Par conséquent, il convient de considérer que le médecin-conseil a parfaitement évalué au regard du barème d’invalidité les séquelles chez M. [H]. Cette évaluation a d’ailleurs été confirmée par la commission médicale de recours amiable. Dans ces conditions, il n’est pas justifié d’organiser une expertise judiciaire ou une consultation dans ce dossier.
Le jugement est confirmé en toutes ses dispositions.
Sur les dépens et l’article 700 du code de procédure civile
La SNC [9] aux droits de la société [10] venant elle-même aux droits de la SNC [8], partie perdante, est condamnée aux dépens de la procédure d’appel. Le jugement est confirmé sur ce point.

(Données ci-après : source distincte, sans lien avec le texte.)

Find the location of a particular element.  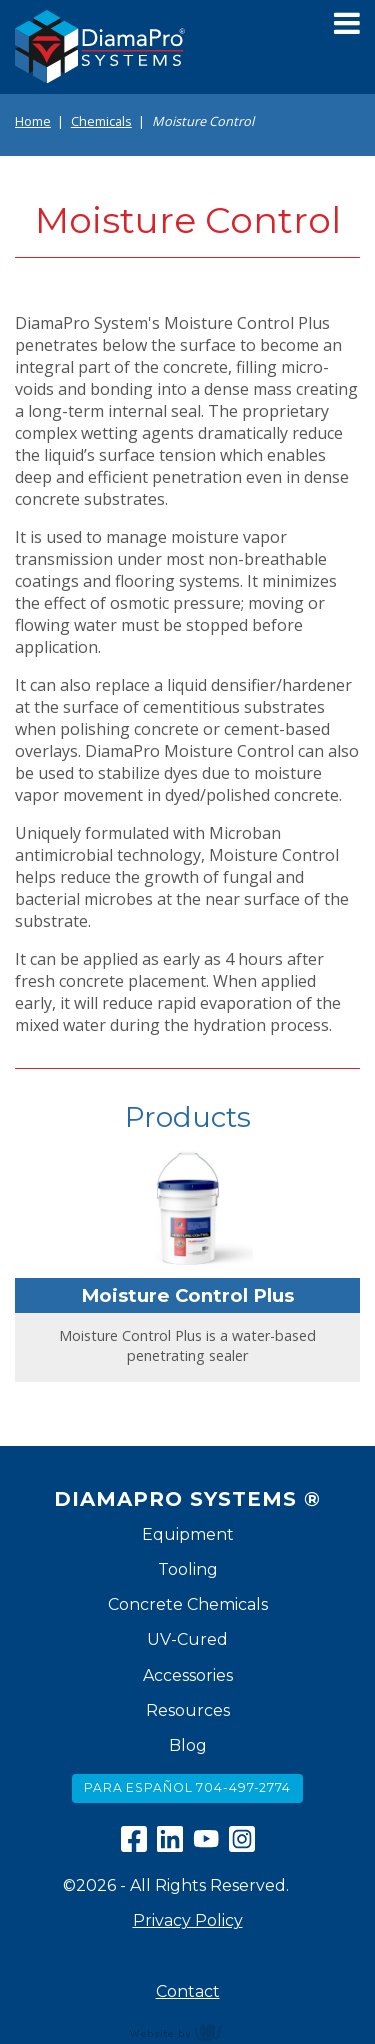 Moisture Control Plus is located at coordinates (187, 1295).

Elle est également condamnée à verser à la [12] la somme de 800 € sur le fondement des dispositions de l’article 700 du code de procédure civile.
PAR CES MOTIFS :
La cour statuant publiquement par arrêt contradictoire, mis à disposition au greffe,
Confirme le jugement du pôle social du tribunal judiciaire de Laval du 17 juin 2022 en toutes ses dispositions ;
Y ajoutant,
Déclare commun et opposable le présent arrêt à la société [20] ;
Condamne la SNC [9] aux droits de la société [10] venant elle-même aux droits de la SNC [8] à payer à la [12] la somme de 800 € sur le fondement des dispositions de l’article 700 du code de procédure civile ;
Condamne la SNC [9] aux droits de la société [10] venant elle-même aux droits de la SNC [8] au paiement des dépens de la procédure d’appel.